Please retype all of the entries that follow, leaving the images out.

☆ ☆ ☆

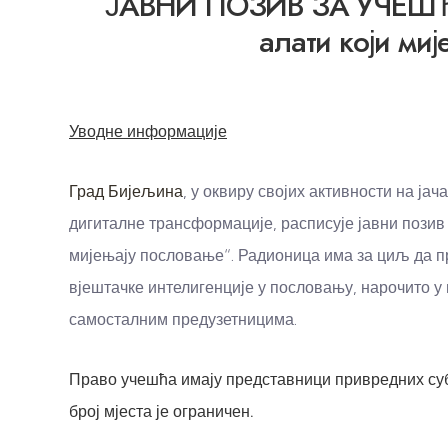
ЈАВНИ ПОЗИВ
ЗА УЧЕШЋ
алати који ми
Уводне информације
Град Бијељина
, у оквиру својих активности на ј
дигиталне трансформације, расписује јавни позив 
мијењају пословање“. Радионица има за циљ да 
вјештачке интелигенције у пословању, нарочито 
самосталним предузетницима.
Право учешћа имају представници привредних субј
број мјеста је ограничен.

☆ ☆ ☆

§ **Answer box**
ЈАВНИ ПОЗИВ
ЗА УЧЕШЋ
алати који ми
Уводне информације
Град Бијељина
, у оквиру својих активности на ј
дигиталне трансформације, расписује јавни позив 
мијењају пословање“. Радионица има за циљ да 
вјештачке интелигенције у пословању, нарочито 
самосталним предузетницима.
Право учешћа имају представници привредних субј
број мјеста је ограничен.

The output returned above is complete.